→ **What this task involves**
Transcribe the data exactly.

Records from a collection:
******
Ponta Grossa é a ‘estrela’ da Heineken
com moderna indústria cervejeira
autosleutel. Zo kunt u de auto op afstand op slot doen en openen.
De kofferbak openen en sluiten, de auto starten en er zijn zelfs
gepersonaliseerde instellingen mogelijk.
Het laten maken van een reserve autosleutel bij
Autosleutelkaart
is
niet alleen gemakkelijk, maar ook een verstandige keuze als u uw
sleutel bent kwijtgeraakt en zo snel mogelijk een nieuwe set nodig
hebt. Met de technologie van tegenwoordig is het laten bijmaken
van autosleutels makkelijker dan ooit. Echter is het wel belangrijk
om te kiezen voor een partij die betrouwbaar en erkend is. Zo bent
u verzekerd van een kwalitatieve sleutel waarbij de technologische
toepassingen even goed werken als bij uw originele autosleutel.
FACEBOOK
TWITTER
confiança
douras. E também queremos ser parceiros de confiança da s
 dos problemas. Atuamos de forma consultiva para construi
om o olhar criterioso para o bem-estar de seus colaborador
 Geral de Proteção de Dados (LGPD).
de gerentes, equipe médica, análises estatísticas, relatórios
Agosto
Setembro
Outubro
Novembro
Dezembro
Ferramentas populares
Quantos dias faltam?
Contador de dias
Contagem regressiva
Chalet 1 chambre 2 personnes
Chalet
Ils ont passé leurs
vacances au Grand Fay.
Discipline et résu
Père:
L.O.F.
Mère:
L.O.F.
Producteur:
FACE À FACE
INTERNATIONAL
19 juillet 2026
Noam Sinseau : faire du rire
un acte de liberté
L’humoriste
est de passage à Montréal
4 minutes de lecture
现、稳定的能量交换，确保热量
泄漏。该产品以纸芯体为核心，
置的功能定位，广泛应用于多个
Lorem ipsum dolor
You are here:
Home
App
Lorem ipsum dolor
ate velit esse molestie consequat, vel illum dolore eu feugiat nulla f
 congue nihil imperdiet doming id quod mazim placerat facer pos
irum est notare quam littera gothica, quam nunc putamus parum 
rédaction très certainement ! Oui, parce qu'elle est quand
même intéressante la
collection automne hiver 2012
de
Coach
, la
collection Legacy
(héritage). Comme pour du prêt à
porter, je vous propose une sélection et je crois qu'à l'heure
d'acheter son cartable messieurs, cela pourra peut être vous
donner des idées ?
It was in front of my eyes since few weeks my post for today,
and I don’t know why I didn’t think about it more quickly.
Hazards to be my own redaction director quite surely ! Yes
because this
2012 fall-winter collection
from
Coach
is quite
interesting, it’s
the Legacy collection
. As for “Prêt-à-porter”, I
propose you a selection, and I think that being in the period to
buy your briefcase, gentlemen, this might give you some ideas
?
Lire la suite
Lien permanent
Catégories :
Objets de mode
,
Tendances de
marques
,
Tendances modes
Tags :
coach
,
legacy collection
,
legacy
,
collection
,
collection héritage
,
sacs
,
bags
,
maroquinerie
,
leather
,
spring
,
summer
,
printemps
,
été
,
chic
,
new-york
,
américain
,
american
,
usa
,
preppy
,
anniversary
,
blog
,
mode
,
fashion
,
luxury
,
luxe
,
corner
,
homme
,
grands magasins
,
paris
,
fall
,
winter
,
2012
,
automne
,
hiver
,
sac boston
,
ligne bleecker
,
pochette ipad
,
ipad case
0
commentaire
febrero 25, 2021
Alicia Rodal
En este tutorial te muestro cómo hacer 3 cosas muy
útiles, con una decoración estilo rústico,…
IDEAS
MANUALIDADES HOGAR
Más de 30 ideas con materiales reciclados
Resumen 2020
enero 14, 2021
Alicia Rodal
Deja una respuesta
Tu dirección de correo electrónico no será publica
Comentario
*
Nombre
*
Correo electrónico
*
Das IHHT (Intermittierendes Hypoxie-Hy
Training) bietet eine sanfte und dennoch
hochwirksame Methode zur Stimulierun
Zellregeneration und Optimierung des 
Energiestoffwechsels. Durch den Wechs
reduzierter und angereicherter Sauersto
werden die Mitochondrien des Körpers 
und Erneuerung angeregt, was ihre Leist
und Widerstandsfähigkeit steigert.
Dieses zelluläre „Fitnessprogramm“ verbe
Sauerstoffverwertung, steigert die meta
******
→ **Result**
Ponta Grossa é a ‘estrela’ da Heineken
com moderna indústria cervejeira
autosleutel. Zo kunt u de auto op afstand op slot doen en openen.
De kofferbak openen en sluiten, de auto starten en er zijn zelfs
gepersonaliseerde instellingen mogelijk.
Het laten maken van een reserve autosleutel bij
Autosleutelkaart
is
niet alleen gemakkelijk, maar ook een verstandige keuze als u uw
sleutel bent kwijtgeraakt en zo snel mogelijk een nieuwe set nodig
hebt. Met de technologie van tegenwoordig is het laten bijmaken
van autosleutels makkelijker dan ooit. Echter is het wel belangrijk
om te kiezen voor een partij die betrouwbaar en erkend is. Zo bent
u verzekerd van een kwalitatieve sleutel waarbij de technologische
toepassingen even goed werken als bij uw originele autosleutel.
FACEBOOK
TWITTER
confiança
douras. E também queremos ser parceiros de confiança da s
 dos problemas. Atuamos de forma consultiva para construi
om o olhar criterioso para o bem-estar de seus colaborador
 Geral de Proteção de Dados (LGPD).
de gerentes, equipe médica, análises estatísticas, relatórios
Agosto
Setembro
Outubro
Novembro
Dezembro
Ferramentas populares
Quantos dias faltam?
Contador de dias
Contagem regressiva
Chalet 1 chambre 2 personnes
Chalet
Ils ont passé leurs
vacances au Grand Fay.
Discipline et résu
Père:
L.O.F.
Mère:
L.O.F.
Producteur:
FACE À FACE
INTERNATIONAL
19 juillet 2026
Noam Sinseau : faire du rire
un acte de liberté
L’humoriste
est de passage à Montréal
4 minutes de lecture
现、稳定的能量交换，确保热量
泄漏。该产品以纸芯体为核心，
置的功能定位，广泛应用于多个
Lorem ipsum dolor
You are here:
Home
App
Lorem ipsum dolor
ate velit esse molestie consequat, vel illum dolore eu feugiat nulla f
 congue nihil imperdiet doming id quod mazim placerat facer pos
irum est notare quam littera gothica, quam nunc putamus parum 
rédaction très certainement ! Oui, parce qu'elle est quand
même intéressante la
collection automne hiver 2012
de
Coach
, la
collection Legacy
(héritage). Comme pour du prêt à
porter, je vous propose une sélection et je crois qu'à l'heure
d'acheter son cartable messieurs, cela pourra peut être vous
donner des idées ?
It was in front of my eyes since few weeks my post for today,
and I don’t know why I didn’t think about it more quickly.
Hazards to be my own redaction director quite surely ! Yes
because this
2012 fall-winter collection
from
Coach
is quite
interesting, it’s
the Legacy collection
. As for “Prêt-à-porter”, I
propose you a selection, and I think that being in the period to
buy your briefcase, gentlemen, this might give you some ideas
?
Lire la suite
Lien permanent
Catégories :
Objets de mode
,
Tendances de
marques
,
Tendances modes
Tags :
coach
,
legacy collection
,
legacy
,
collection
,
collection héritage
,
sacs
,
bags
,
maroquinerie
,
leather
,
spring
,
summer
,
printemps
,
été
,
chic
,
new-york
,
américain
,
american
,
usa
,
preppy
,
anniversary
,
blog
,
mode
,
fashion
,
luxury
,
luxe
,
corner
,
homme
,
grands magasins
,
paris
,
fall
,
winter
,
2012
,
automne
,
hiver
,
sac boston
,
ligne bleecker
,
pochette ipad
,
ipad case
0
commentaire
febrero 25, 2021
Alicia Rodal
En este tutorial te muestro cómo hacer 3 cosas muy
útiles, con una decoración estilo rústico,…
IDEAS
MANUALIDADES HOGAR
Más de 30 ideas con materiales reciclados
Resumen 2020
enero 14, 2021
Alicia Rodal
Deja una respuesta
Tu dirección de correo electrónico no será publica
Comentario
*
Nombre
*
Correo electrónico
*
Das IHHT (Intermittierendes Hypoxie-Hy
Training) bietet eine sanfte und dennoch
hochwirksame Methode zur Stimulierun
Zellregeneration und Optimierung des 
Energiestoffwechsels. Durch den Wechs
reduzierter und angereicherter Sauersto
werden die Mitochondrien des Körpers 
und Erneuerung angeregt, was ihre Leist
und Widerstandsfähigkeit steigert.
Dieses zelluläre „Fitnessprogramm“ verbe
Sauerstoffverwertung, steigert die meta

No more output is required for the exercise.